In the headlines
Andy Burnham has played down suggestions that he wants the UK to quickly rejoin the EU, after his rival for the Labour leadership, Wes Streeting, plunged the party into a debate about reversing Brexit by calling it a “catastrophic mistake”. The Greater Manchester mayor said there was a case for rejoining the EU in the long-term, but that he is “not advocating that” in the forthcoming Makerfield by-election. The terror group thought to be behind a series of attacks on the Jewish community in London has been officially outed as a proxy of the Iranian state. The US Department of Justice says that Harakat Ashab al-Yamin al-Islamiya, which claimed responsibility for the Golders Green stabbing as well as the arson attacks on Jewish ambulances and several synagogues in London, is run by a senior Iranian operative. Aaron Rai has become the first Englishman to win the US PGA Championship since 1919, sinking a whopping 68ft putt on the penultimate hole (below). Ranked 44th in the world, the Wolverhampton-born 31-year-old fended off heavyweights including Rory McIlroy and Jon Rahm to secure the Wanamaker Trophy.

Comment

Starmer and Larry outside No 10. Dan Kitwood/Getty
Our political “bloodlust” makes governing impossible
The Italian newspaper Il Sore 24 Ore noted last week that Larry the No 10 cat would soon be “serving” his seventh prime minister, says Fraser Nelson in The Times. When the Italians are mocking you for democratic instability, you know you have a problem. Over the past decade the UK has had the highest leadership turnover in the Western world, above even Argentina.

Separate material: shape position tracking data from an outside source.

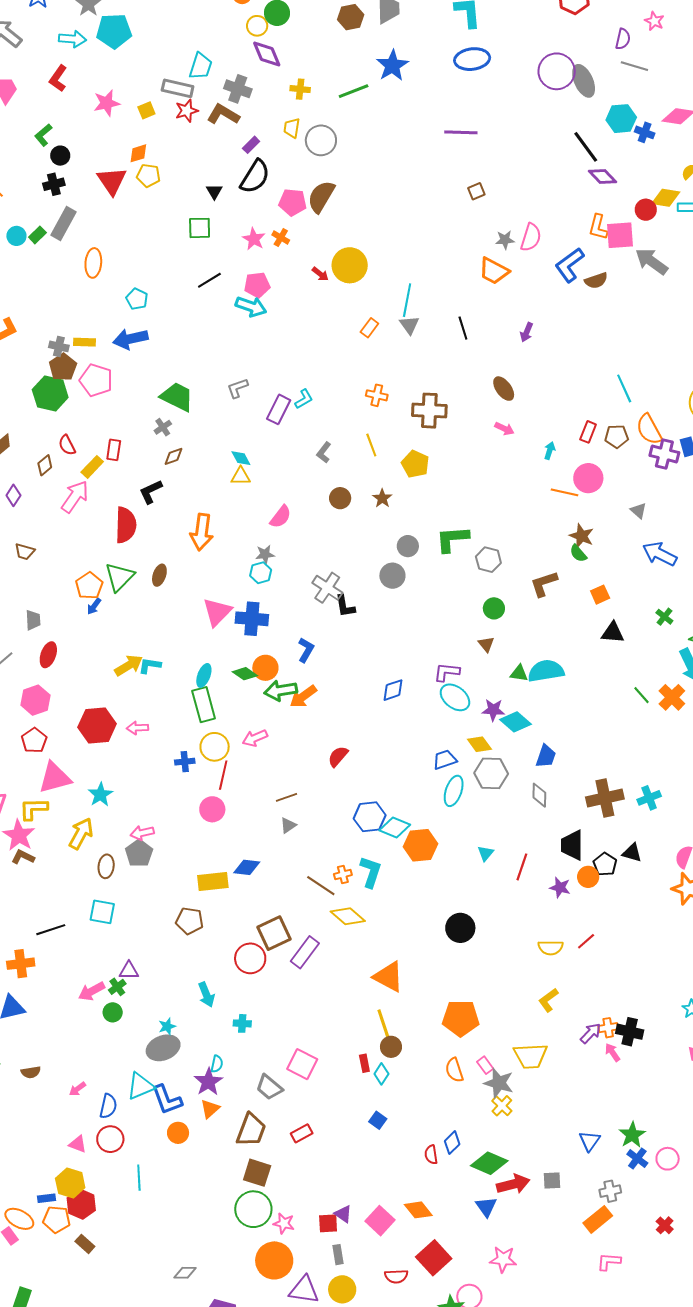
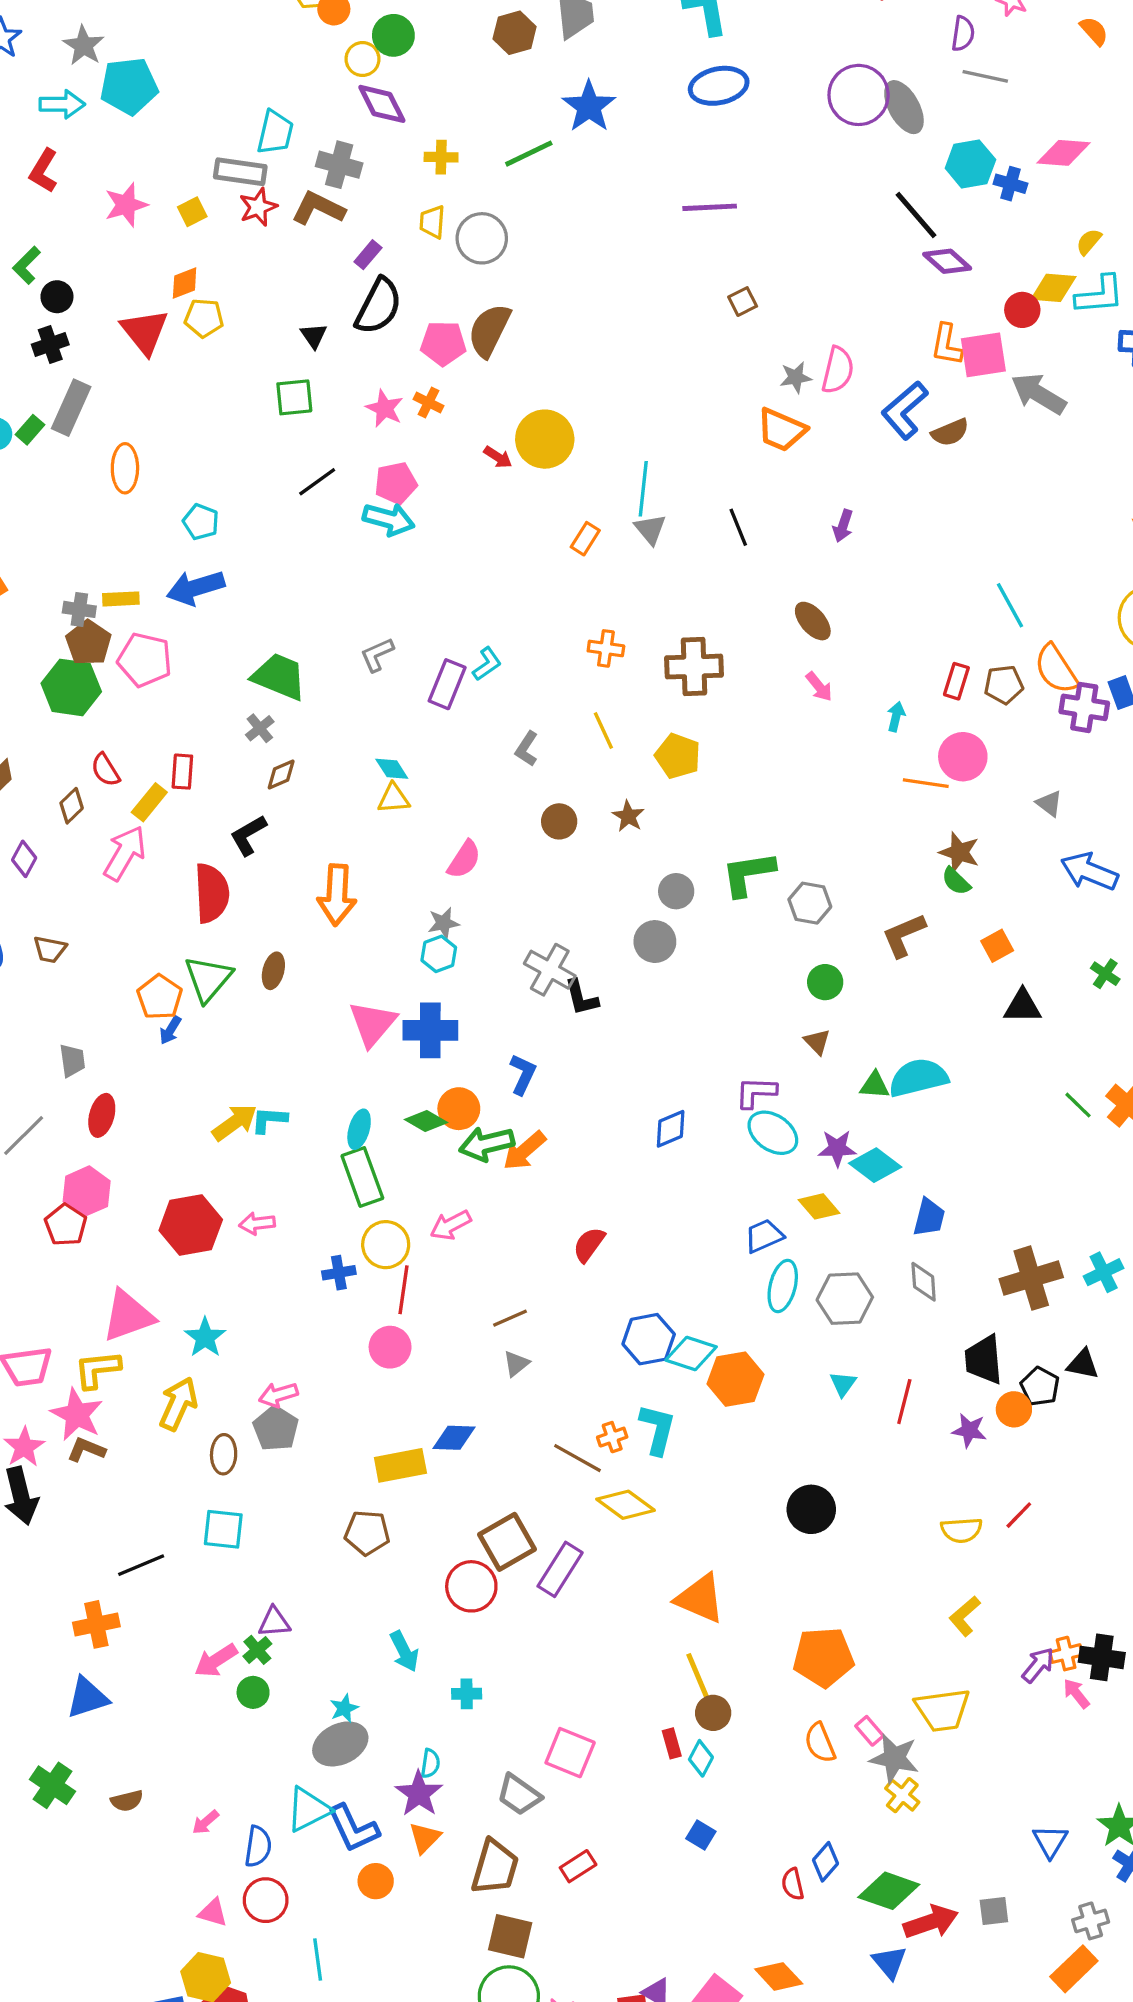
pink arrow: (504, 429) -> (819, 687), turned 30
red pentagon: (34, 740) -> (66, 1225), moved
gray hexagon: (491, 773) -> (845, 1299), moved

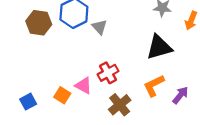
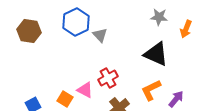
brown hexagon: (39, 23) -> (29, 31), moved
black triangle: (159, 47) -> (156, 54), turned 40

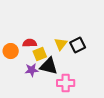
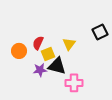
red semicircle: (30, 43) -> (38, 43), turned -64
black square: (78, 45) -> (100, 32), moved

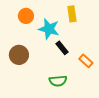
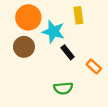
orange circle: (26, 16) -> (28, 17), size x1.5
brown circle: (19, 55) -> (24, 47), moved

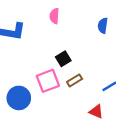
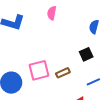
black square: (63, 59) -> (86, 54), moved

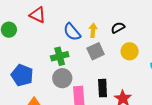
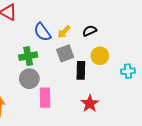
yellow arrow: (93, 30) -> (64, 32), turned -144
black rectangle: (103, 88) -> (81, 70), moved

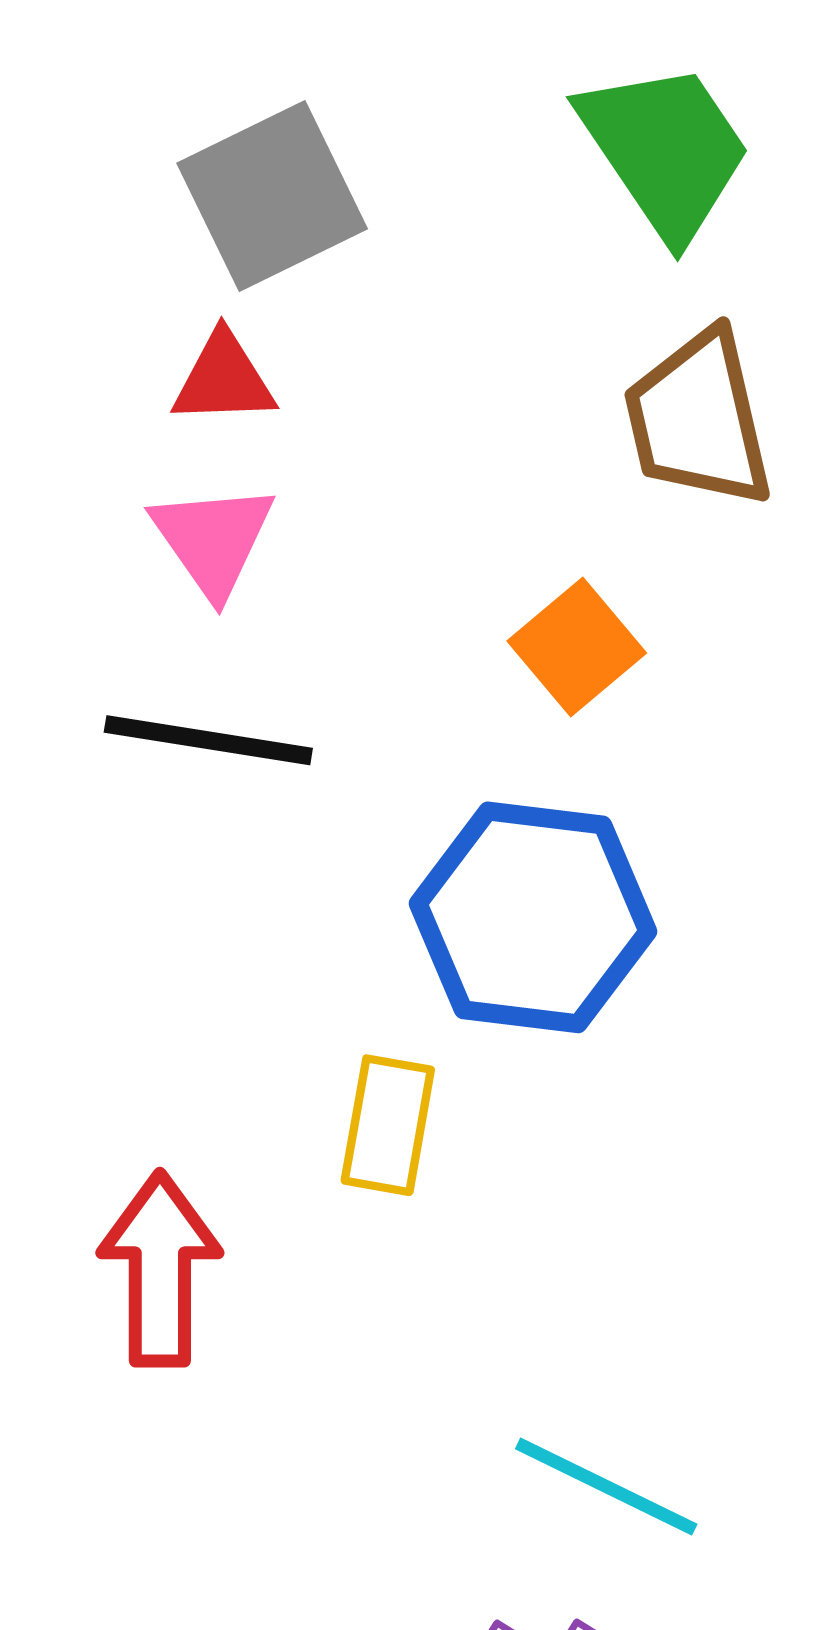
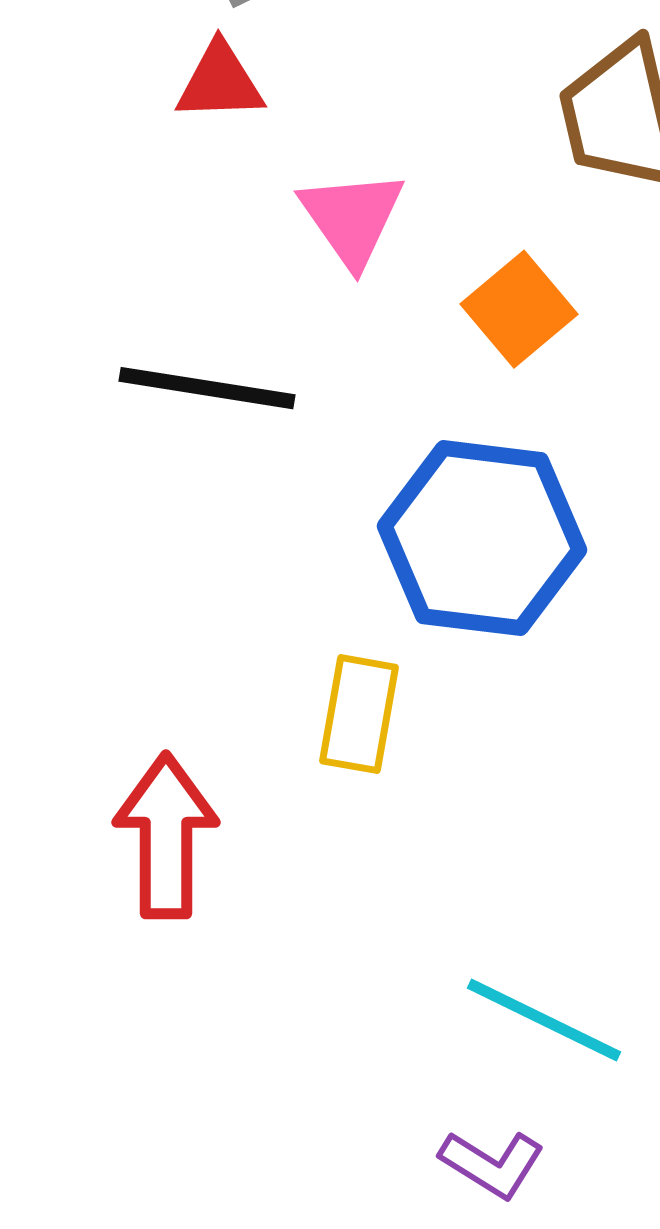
pink triangle: (213, 540) -> (352, 218), moved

The irony is that our PMs are being toppled for issues – the economy, housing, welfare – that stem from the revolving door at No 10. “Changing leaders has become the disease of which it purports to be the cure.”
Whoever replaces Keir Starmer will inherit a country “drowning in debt and dysfunction”. Our national debt has risen to 96% of GDP, up from 37% in 2007. We spend £110bn a year servicing that debt, and the so-called “moron premium” – how much more interest we are charged compared to the next-worst country – is above Liz Truss levels. Every new PM follows the same “dispiriting arc”: bold targets are announced, orders are given, nothing happens. A big part of the problem is that Britain’s cabinet ministers serve an average of just over two years, among the shortest tenures of any developed country. We have had nine education secretaries in the past decade and 25 junior housing ministers since 1997. When ministers don’t expect to last more than 12 months, they think: why take the political hit to tackle long-term problems? That leaves No 10 “full of cans kicked further down the road”. The good news is that this cycle can be broken: in recent years both the Italians and the Australians have curbed their political “bloodlust”. Until something similar happens here, the UK will remain “a global laughing stock”.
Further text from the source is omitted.